The description blurb is often an after thought, the last thing authors think of, but, it’s actually the most important thing you will write. Because, if you can’t draw those readers in, they’ll never get to know what’s on the inside of that book you’ve so lovingly slaved away on.

 

My Two-Cent Tips

• First, I suggest going onto Amazon’s website to peruse similar books in your genre. The best sellers, or 100 Top Paid in Kindle store. Read their blurbs to get some ideas for how they are structured, what buzz words they use.

• Start your blurb with an attention-grabbing line, something that stands out, and grabs the readers attention; making them want to read further. This is important, because only the first three sentences of your blurb will be visible on the Amazon page, before the reader has to click on a “read more” button to see the rest. So, those first three sentences must be impactful.
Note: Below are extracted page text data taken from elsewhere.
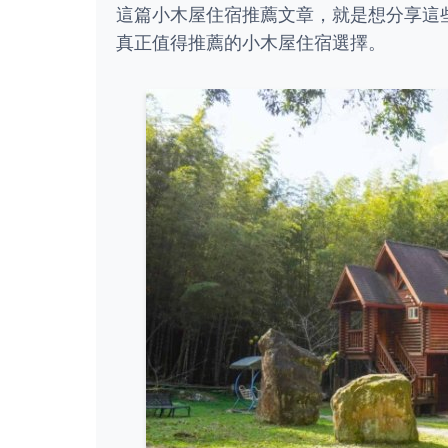
這篇小木屋住宿推薦文章，就是想分享這
真正值得推薦的小木屋住宿選擇。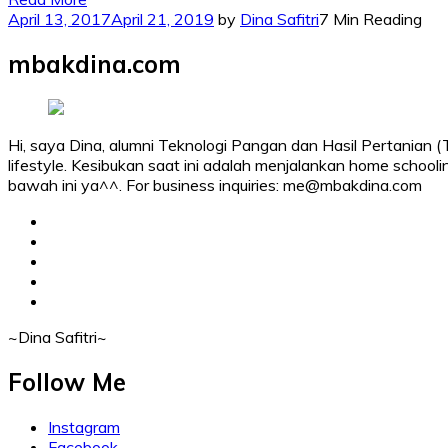
April 13, 2017
April 21, 2019
by
Dina Safitri
7 Min Reading
mbakdina.com
Hi, saya Dina, alumni Teknologi Pangan dan Hasil Pertanian (T
lifestyle. Kesibukan saat ini adalah menjalankan home schooli
bawah ini ya^^. For business inquiries: me@mbakdina.com
facebook
twitter
linkedin
instagram
youtube
~Dina Safitri~
Follow Me
Instagram
Facebook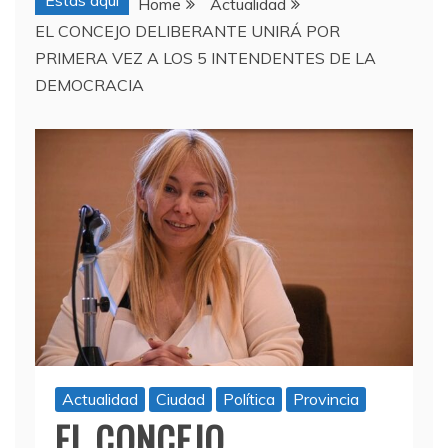
Estas aquí
Home
Actualidad
EL CONCEJO DELIBERANTE UNIRÁ POR
PRIMERA VEZ A LOS 5 INTENDENTES DE LA
DEMOCRACIA
Actualidad
Ciudad
Política
Provincia
EL CONCEJO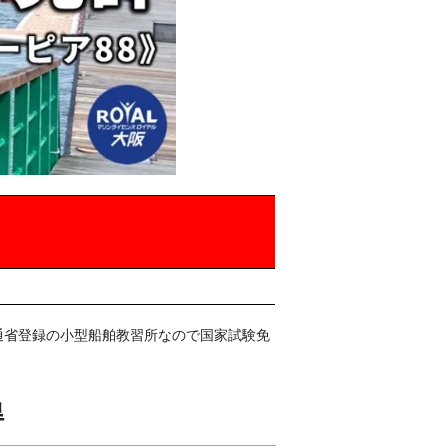
通省登録の小型船舶教習所なので国家試験免
得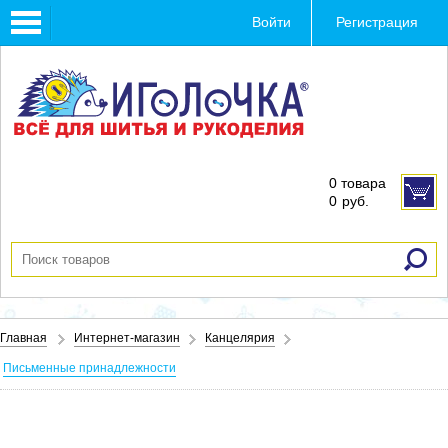
Toggle
Войти
Регистрация
navigation
0 товара
0
руб.
Главная
Интернет-магазин
Канцелярия
Письменные принадлежности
Here’s a sample blurb from my book, Wreckless Engagement (The Russian Engagement Series)

‘You just couldn’t make this sh*t up if you tried…
A hot man, a one-night stand. Five days in Miami, that was the plan.
Things went sideways real-quick. How could what started off as a five-day girls’ trip have careened so quickly out of control?’

In that quick blurb, a prospective reader can get a quick glimpse into what the situation is, who’s involved, where it takes place, and that some type of drama is sure to unfold.
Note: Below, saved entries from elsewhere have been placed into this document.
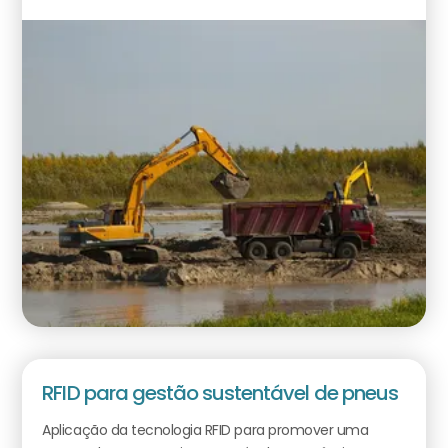
RFID para gestão sustentável de pneus
Aplicação da tecnologia RFID para promover uma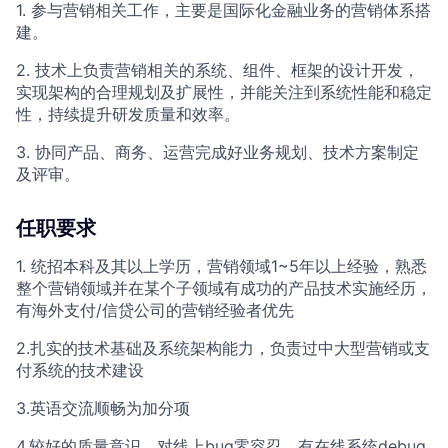
1. 参与营销相关工作，主要是国际化金融业务的营销体系搭
建。
2. 技术上负责营销相关的系统、组件、框架的设计开发，
实现架构的合理规划及扩展性，并能关注到系统性能和稳定
性，持续提升研发质量和效率。
3. 协同产品、商务、运营完成好业务规划、技术方案制定
及评审。
任职要求
1. 统招本科及其以上学历，营销领域1~5年以上经验，熟悉
整个营销领域并在某个子领域有成功的产品技术实施经历，
有海外支付/信贷公司的营销经验者优先
2.扎实的技术基础及系统架构能力，负责过中大型营销或支
付系统的技术建设
3.英语交流顺畅为加分项
4.较好的质量意识，对线上bug零容忍，有在线系统debug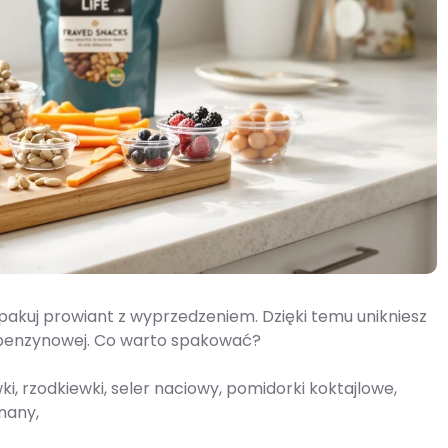
 i spakuj prowiant z wyprzedzeniem. Dzięki temu unikniesz
ji benzynowej. Co warto spakować?
, rzodkiewki, seler naciowy, pomidorki koktajlowe,
nany,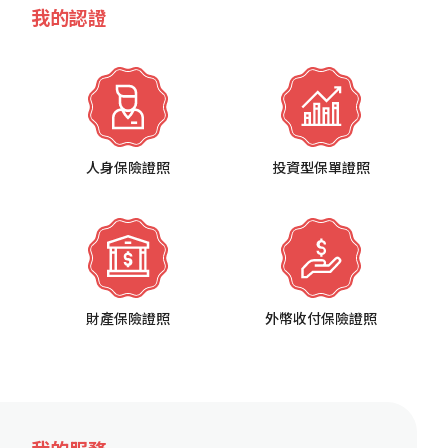
我的認證
人身保險證照
投資型保單證照
財產保險證照
外幣收付保險證照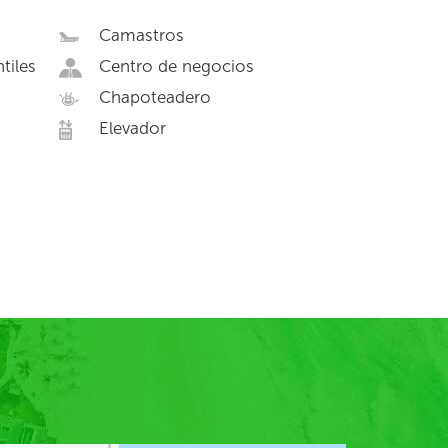
Camastros
tiles
Centro de negocios
Chapoteadero
Elevador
• Mention your main characters by name (protagonist/antagonist), give a quick characterization (beautiful, ego maniac, gorgeous, sharp-tongued, etc.), make them interesting, convince the reader that they want to know more about your characters.

• Establish the setting. Let the readers know where the story takes place, give a standout detail, quickly bring them into the story’s world. For example, in my book, I dropped the line; ‘Bodyguards, paparazzi, and high-stakes might have been more than I bargained for.’ That line lends both insight and intrigue, it world-builds, giving the reader a titillating foreshadowing of what’s to come.

• Use short, one-line sentences, be succinct and to the point. Try to keep your blurb at 150 words. Use action, hyperbolic words for impact, and to highlight details. Rewrite and revise as many times as necessary before your final submission. Get other’s opinions.

• End your blurb with a crafty hooker of a cliffhanger. If everything stated before it was impactful, your crafty cliffhanger will leave the reader wanting more, and to clicking on the “buy” link to download your book.

• Finally, a book blurb is meant to be short, enticing, and flamboyant. Its entire purpose is to grab and hold the attention of a prospective reader. The book blurb is not meant to tell the entire story, but only to hint at what the reader will get when they read your book. A short, succinct, and titillating bit that entices the reader, draws them in, and hooks them into purchasing your book is what you want. Full stop. You are not looking to give them all the goods, before they’ve even read the story.

 

In Closing

I am a new indie author, who’s gone through several years of learning experiences before finally publishing my debut novel. I’ve seen it all and done it all, as is the rite of passage for any indie author. I’m happy to share my experiences and insights with others, in hopes that it will be helpful. Indie publishing has both benefits and drawbacks, but is entirely worth the effort, and the freedom that it allows with autonomy.